Statistical analysis of antibody-derived data requires careful consideration:
Quantification methods:
For Western blots: densitometry with appropriate background subtraction
For immunofluorescence: intensity measurement with consistent threshold settings
For flow cytometry: mean fluorescence intensity or percent positive cells
Normalization strategies:
Normalize to appropriate loading controls or housekeeping proteins
Consider using total protein normalization methods (e.g., Ponceau staining)
For tissue sections, normalize to tissue area or cell count
Statistical tests:
For comparing two groups: t-test (parametric) or Mann-Whitney (non-parametric)

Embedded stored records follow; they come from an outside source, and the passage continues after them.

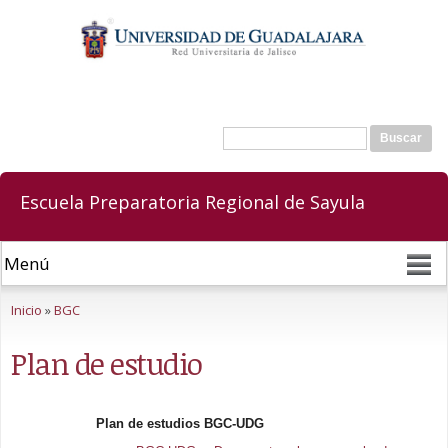
Pasar al
contenido
principal
Buscar
Formulario de búsqueda
Escuela Preparatoria Regional de Sayula
Se encuentra usted aquí
Inicio
»
BGC
Plan de estudio
Plan de estudios BGC-UDG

For multiple groups: ANOVA with appropriate post-hoc tests
Consider repeated measures approaches for longitudinal studies
Sample size determination:
Perform power analysis based on preliminary experiments
Account for biological and technical variation in sample size calculations
Reporting standards:
Report all experimental conditions and antibody details
Include representative images alongside quantification
Disclose any data transformations or exclusions
These approaches align with best practices in quantitative analysis of antibody-based experimental data, as reflected in studies using antibodies for pharmacokinetic and pharmacodynamic modeling .
Machine learning offers promising avenues for improving antibody-based research:
Specificity prediction:
Machine learning models can predict antibody binding specificity and potential cross-reactivity
These approaches may help optimize antibody selection for specific applications
Image analysis automation:
Deep learning can automate quantification of immunostaining patterns
Neural networks can identify subtle phenotypes not apparent to human observers
Active learning for experimental design:
Binding profile customization:
Integration with multi-omics data:
Machine learning can integrate antibody-derived data with other -omics datasets
These integrated analyses may reveal novel biological insights not apparent from single-method approaches
These emerging approaches represent the cutting edge of antibody research methodology and may significantly enhance the utility of antibodies like pi043 in future research applications.

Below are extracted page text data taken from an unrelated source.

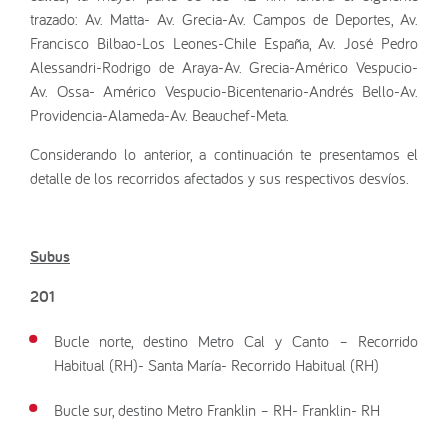
trazado: Av. Matta- Av. Grecia-Av. Campos de Deportes, Av.
Francisco Bilbao-Los Leones-Chile España, Av. José Pedro
Alessandri-Rodrigo de Araya-Av. Grecia-Américo Vespucio-
Av. Ossa- Américo Vespucio-Bicentenario-Andrés Bello-Av.
Providencia-Alameda-Av. Beauchef-Meta.
Considerando lo anterior, a continuación te presentamos el
detalle de los recorridos afectados y sus respectivos desvíos.
Subus
201
Bucle norte, destino Metro Cal y Canto – Recorrido
Habitual (RH)- Santa María- Recorrido Habitual (RH)
Bucle sur, destino Metro Franklin – RH- Franklin- RH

Several emerging technologies show promise for enhancing antibody-based research:
Proximity labeling methods:
BioID or APEX2-based approaches can identify proteins in proximity to the antibody target
These methods may reveal novel interaction partners and functional associations
Single-cell antibody-based proteomics:
Mass cytometry (CyTOF) and similar approaches enable antibody-based protein quantification at single-cell resolution
These technologies may reveal heterogeneity in target protein expression or modification
In situ sequencing with antibody detection:
Combining antibody staining with in situ RNA sequencing provides correlated protein and RNA measurements
These approaches can reveal relationships between protein expression and transcriptional state
Model-informed drug development approaches:
Systems pharmacology modeling:
Mechanistic systems pharmacology models can integrate antibody binding data with broader physiological parameters
These models can predict effects of antibody-target interactions at the organism level
By combining pi043 antibody with these emerging technologies, researchers may gain deeper insights into their target protein's function in complex biological systems.